# To those who wear the pink dress!!



## DRB1313 (Dec 28, 2009)

Matching accessories!!


----------



## quinn (Dec 28, 2009)

Oh please tell us how you really feel.


----------



## DRB1313 (Dec 28, 2009)

What can I say

On a serious note, Have Yall checked out the D3s.
The things a beast!! ISO quality is suppose to be off the charts good.


----------



## quinn (Dec 28, 2009)

I'm getting prepared to step up a level or two.I'll just have to stay awwy from the pink ones.


----------



## DRB1313 (Dec 28, 2009)

Whatcha lookin at Quinn?


----------



## cre8foru (Dec 28, 2009)

DRB1313 said:


> What can I say
> 
> On a serious note, Have Yall checked out the D3s.
> The things a beast!! ISO quality is suppose to be off the charts good.



Yea I checked em...Think I'll pick up a couple next time Im at Wolf Camera.

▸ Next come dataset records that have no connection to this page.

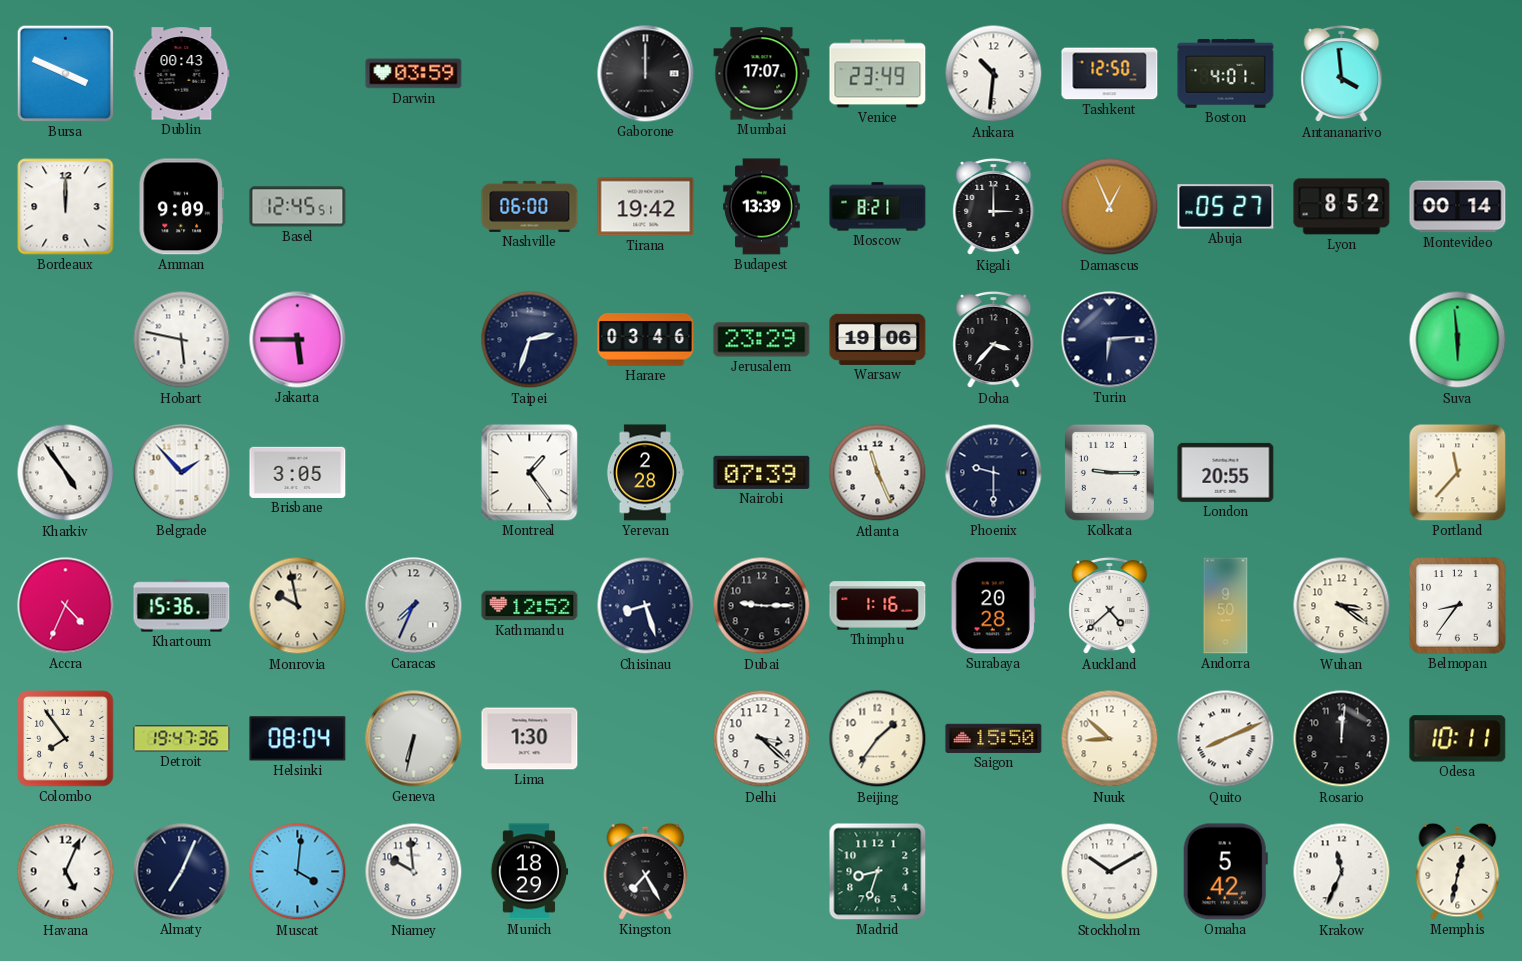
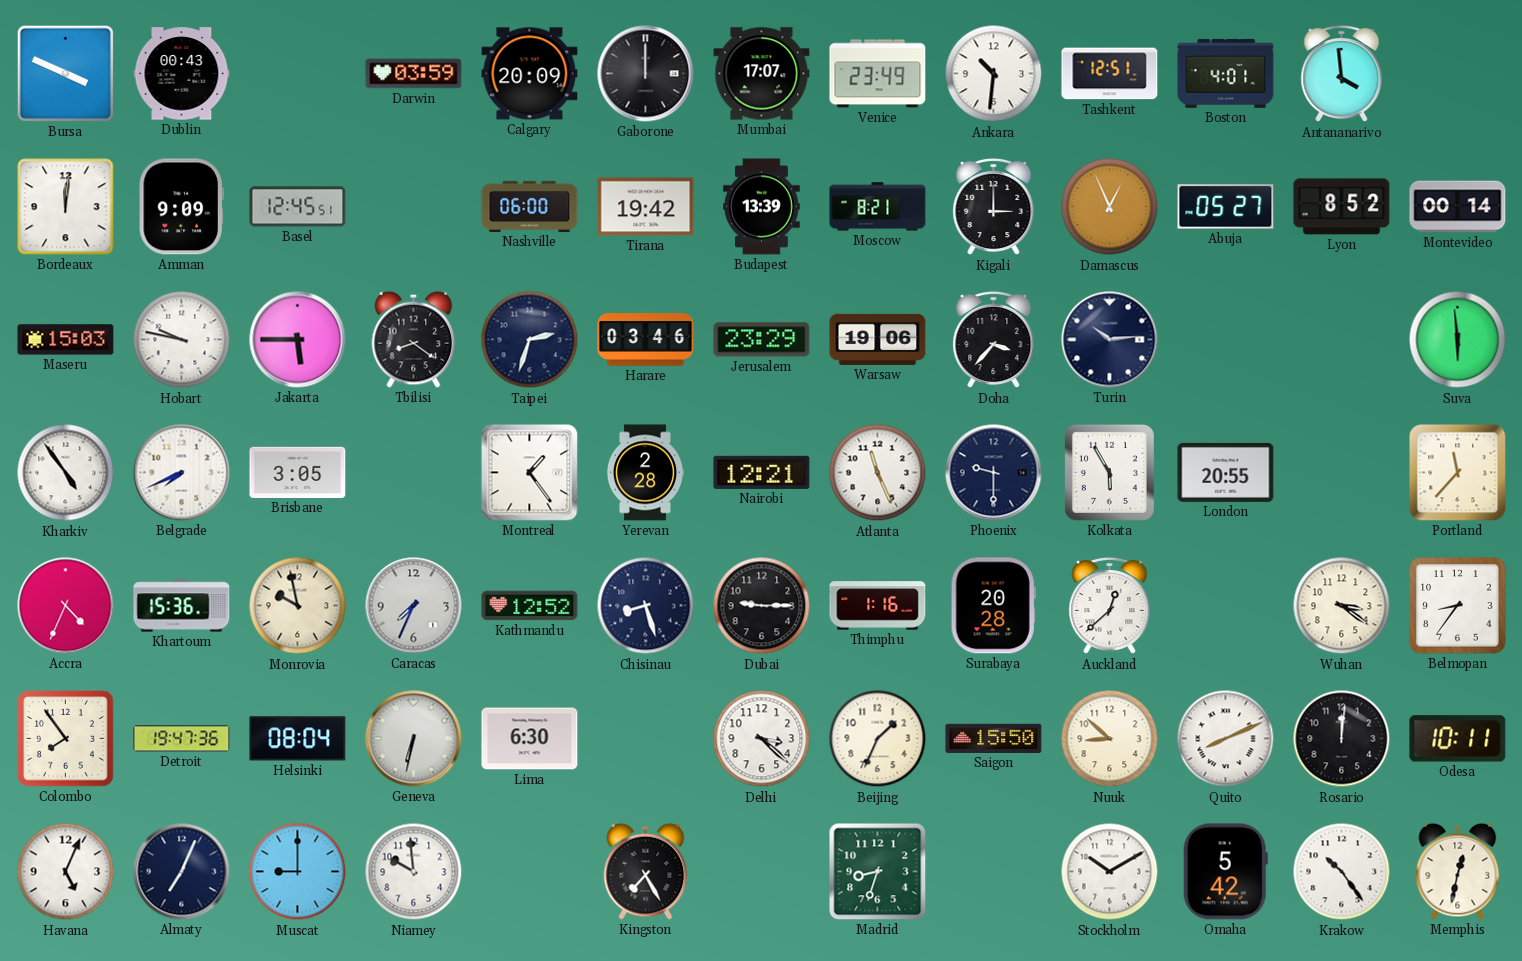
Calgary: none -> 20:09
Tashkent: 12:50 -> 12:51
Bordeaux: 12:00 -> 12:01
Maseru: none -> 15:03
Hobart: 5:47 -> 9:47
Tbilisi: none -> 8:21
Turin: 6:14 -> 10:14
Belgrade: 1:53 -> 7:41
Nairobi: 07:39 -> 12:21
Kolkata: 9:15 -> 5:55
Auckland: 4:38 -> 12:38
Andorra: 9:50 -> none
Lima: 1:30 -> 6:30
Beijing: 1:36 -> 1:34
Muscat: 4:01 -> 9:00
Munich: 18:29 -> none
Krakow: 11:34 -> 10:24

Right after I win the Lottery.


----------



## DRB1313 (Dec 28, 2009)

cre8foru said:


> Yea I checked em...Think I'll pick up a couple next time Im at Wolf Camera. Right after I win the Lottery.



Yep! They are pricey!


----------



## quinn (Dec 28, 2009)

DRB1313 said:


> Whatcha lookin at Quinn?



I'm not sure.I think i still got a lotta learning before I can can to crazy.I do have a Nikon P&S now.I think the best I can get in the $750 -$1000 range.Is it bad luck to start spending yer tax refund before you get it.


----------



## DRB1313 (Dec 28, 2009)

Heck No! Mines already spent! Too bad it's all going for debt reduction.
Go ahead and get Ya'll a nice DSLR kit!


----------



## quinn (Dec 28, 2009)

DRB1313 said:


> Heck No! Mines already spent! Too bad it's all going for debt reduction.
> Go ahead and get Ya'll a nice DSLR kit!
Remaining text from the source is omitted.